Everyone and their mother was trying to cash in on the food processor craze launched by Cuisinart.

For those who grew up or were otherwise around during 1970's and 1980's food processors (especially the Cuisnart) was the thing every housewife or those who cooked wanted. Or so they thought they did.....

Some brands came out with inventions that worked, others like that Farberware thing were almost an instant dud.
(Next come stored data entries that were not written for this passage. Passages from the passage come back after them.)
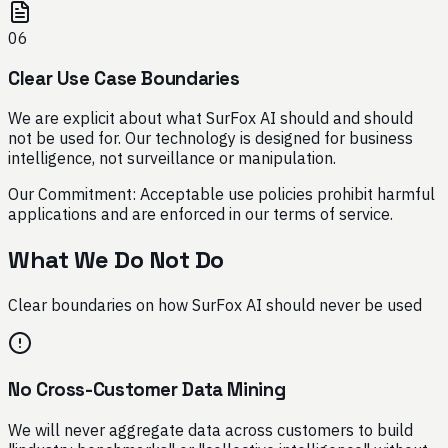
06
Clear Use Case Boundaries
We are explicit about what SurFox AI should and should
not be used for. Our technology is designed for business
intelligence, not surveillance or manipulation.
Our Commitment:
Acceptable use policies prohibit harmful
applications and are enforced in our terms of service.
What We Do Not Do
Clear boundaries on how SurFox AI should never be used
No Cross-Customer Data Mining
We will never aggregate data across customers to build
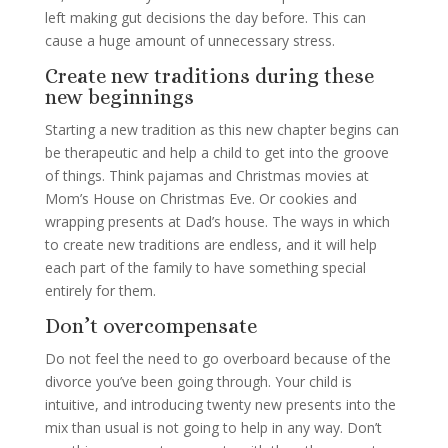
left making gut decisions the day before. This can
cause a huge amount of unnecessary stress.
Create new traditions during these
new beginnings
Starting a new tradition as this new chapter begins can
be therapeutic and help a child to get into the groove
of things. Think pajamas and Christmas movies at
Mom’s House on Christmas Eve. Or cookies and
wrapping presents at Dad’s house. The ways in which
to create new traditions are endless, and it will help
each part of the family to have something special
entirely for them.
Don’t overcompensate
Do not feel the need to go overboard because of the
divorce you’ve been going through. Your child is
intuitive, and introducing twenty new presents into the
mix than usual is not going to help in any way. Don’t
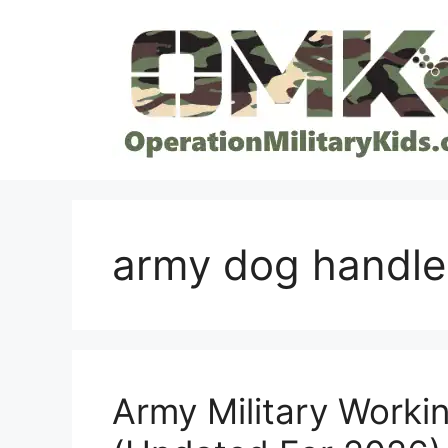
Skip
to
content
army dog handle
Army Military Work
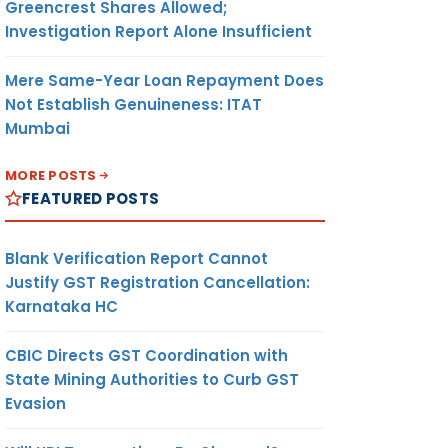
Greencrest Shares Allowed;
Investigation Report Alone Insufficient
Mere Same-Year Loan Repayment Does
Not Establish Genuineness: ITAT
Mumbai
MORE POSTS
FEATURED POSTS
Blank Verification Report Cannot
Justify GST Registration Cancellation:
Karnataka HC
CBIC Directs GST Coordination with
State Mining Authorities to Curb GST
Evasion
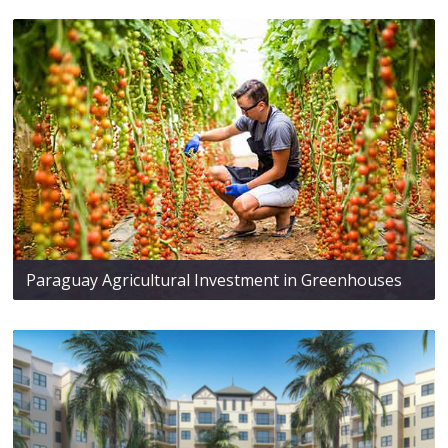
Paraguay Agricultural Investment in Greenhouses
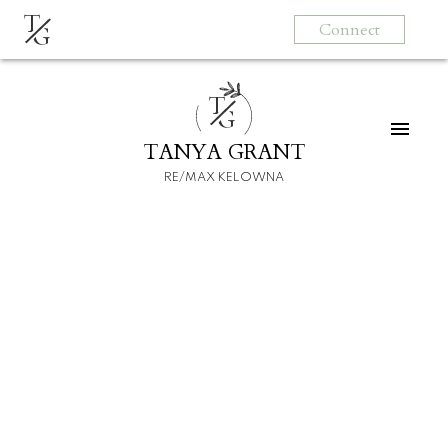
T
Connect
G
T
G
TANYA GRANT
RE/MAX KELOWNA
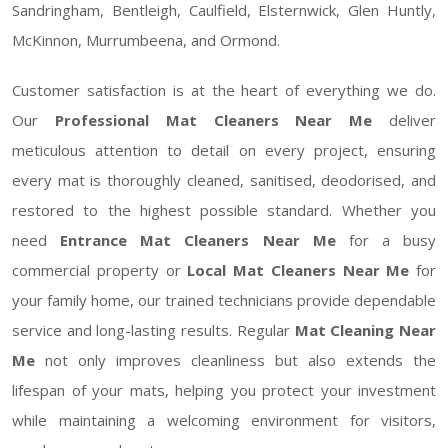
Sandringham, Bentleigh, Caulfield, Elsternwick, Glen Huntly,
McKinnon, Murrumbeena, and Ormond.
Customer satisfaction is at the heart of everything we do.
Our
Professional Mat Cleaners Near Me
deliver
meticulous attention to detail on every project, ensuring
every mat is thoroughly cleaned, sanitised, deodorised, and
restored to the highest possible standard. Whether you
need
Entrance Mat Cleaners Near Me
for a busy
commercial property or
Local Mat Cleaners Near Me
for
your family home, our trained technicians provide dependable
service and long-lasting results. Regular
Mat Cleaning Near
Me
not only improves cleanliness but also extends the
lifespan of your mats, helping you protect your investment
while maintaining a welcoming environment for visitors,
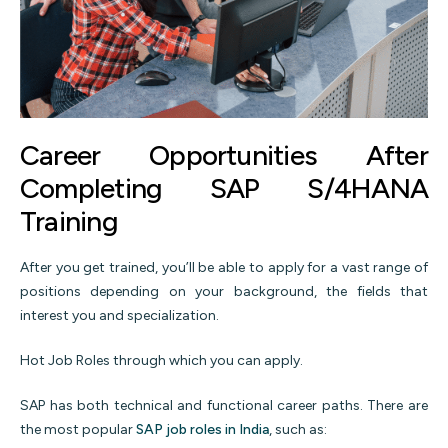
Career Opportunities After
Completing SAP S/4HANA
Training
After you get trained, you’ll be able to apply for a vast range of
positions depending on your background, the fields that
interest you and specialization.
Hot Job Roles through which you can apply.
SAP has both technical and functional career paths. There are
the most popular
SAP job roles in India
, such as:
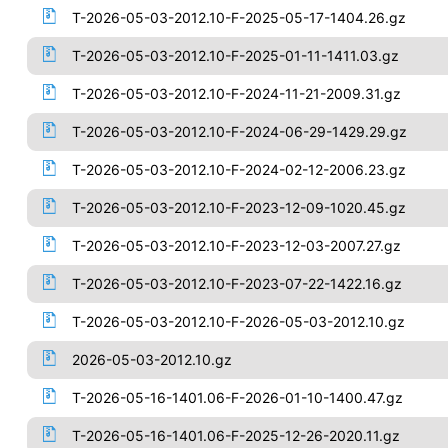
T-2026-05-03-2012.10-F-2025-05-17-1404.26.gz
T-2026-05-03-2012.10-F-2025-01-11-1411.03.gz
T-2026-05-03-2012.10-F-2024-11-21-2009.31.gz
T-2026-05-03-2012.10-F-2024-06-29-1429.29.gz
T-2026-05-03-2012.10-F-2024-02-12-2006.23.gz
T-2026-05-03-2012.10-F-2023-12-09-1020.45.gz
T-2026-05-03-2012.10-F-2023-12-03-2007.27.gz
T-2026-05-03-2012.10-F-2023-07-22-1422.16.gz
T-2026-05-03-2012.10-F-2026-05-03-2012.10.gz
2026-05-03-2012.10.gz
T-2026-05-16-1401.06-F-2026-01-10-1400.47.gz
T-2026-05-16-1401.06-F-2025-12-26-2020.11.gz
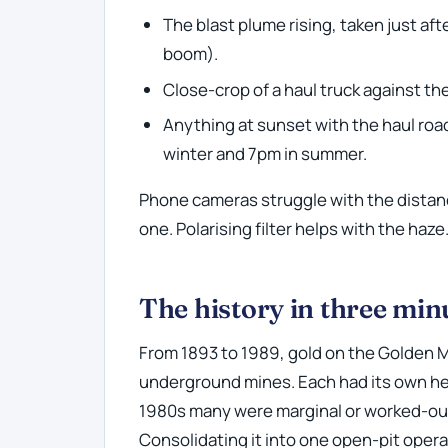
The blast plume rising, taken just af
boom).
Close-crop of a haul truck against the
Anything at sunset with the haul roa
winter and 7pm in summer.
Phone cameras struggle with the distanc
one. Polarising filter helps with the haze
The history in three min
From 1893 to 1989, gold on the Golden 
underground mines. Each had its own hea
1980s many were marginal or worked-out
Consolidating it into one open-pit opera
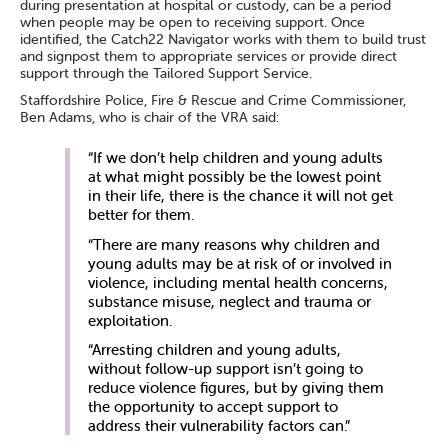
during presentation at hospital or custody, can be a period
when people may be open to receiving support. Once
identified, the Catch22 Navigator works with them to build trust
and signpost them to appropriate services or provide direct
support through the Tailored Support Service.
Staffordshire Police, Fire & Rescue and Crime Commissioner,
Ben Adams, who is chair of the VRA said:
“If we don’t help children and young adults
at what might possibly be the lowest point
in their life, there is the chance it will not get
better for them.
“There are many reasons why children and
young adults may be at risk of or involved in
violence, including mental health concerns,
substance misuse, neglect and trauma or
exploitation.
“Arresting children and young adults,
without follow-up support isn’t going to
reduce violence figures, but by giving them
the opportunity to accept support to
address their vulnerability factors can.”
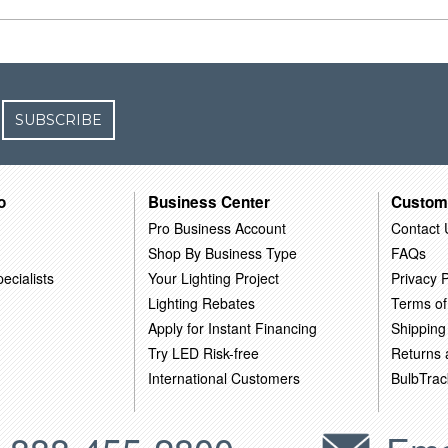
SUBSCRIBE
o
Business Center
Custom
Pro Business Account
Contact 
Shop By Business Type
FAQs
ecialists
Your Lighting Project
Privacy P
Lighting Rebates
Terms of
Apply for Instant Financing
Shipping
Try LED Risk-free
Returns
International Customers
BulbTrac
Ironically here we sit forty-fifty years later and you can get Cuisnart units often compete with all attachments could desire at flea markets, thrift shops, estate sales.. all for very little money. They are right there next to bread machines, portable convection ovens... *LOL*

Was happy to get mine, but cannot say last time hauled the thing out.
 
The Edsel Was a Phenomenal Success, Relatively Speaking

I guess I've exhausted my lifetime allotment of tolerance for bad production (no pun intended).  It's a waste of everyone's time when you don't provide a close-up view of the ingredients before and after the cooking process.  From what I can tell based on the view from 30,000 feet, the cooked pork chops took on a lovely shade of gray.  There's no telling what the chicken cacciatore looked like, or how all of it was extracted from the cooking vessel.   YouTube should start accepting nominations and awarding "Ymmes" (you know how that's pronounced) for this sort of thing across a wide range of categories -- if that's not happening already.

 

Regardless, the awkward handling of the hot glass was evident in the second clip, and I sincerely hope that every last person on the development team as well as the execs who gave this product the green light were quickly shown the door after the sales figures for this remarkably foolish contraption resembled goose eggs, which by the way I imagine would have been equally unappetizing after a spin through one.

 

The subject boxed version in the OP has been listed for months on SF Bay Area CL.  It's down to $25.  Anyone interested can easily locate it, but you're on you own from there.  I refuse to be any more of an enabler than that.
 
My great aunt gifted one of these and I used it once and once only. What goes in doesn't come out the same way. This works by tumbling the food and the bottom area where it lays horizontally is where the heating element is. The vessel is made of borosilicate///think Pyrex when they used to use it in their products, If I recall correctly I made a beef stew in it...needless to say after 2 hours of tumbling and the vessel being sealed up like a pressure cooker, what came out was mush. Thats the only way to describe it. It was not appetizing to say the least. My aunt raved about this thing and I was intrigued...after using...not so much.
 
Ralph,

I couldn't agree more. No measurements? No shot of the finished product? Of course, I don't think I would have wanted to see those "folded" pork chops having gotten a glimpse of them!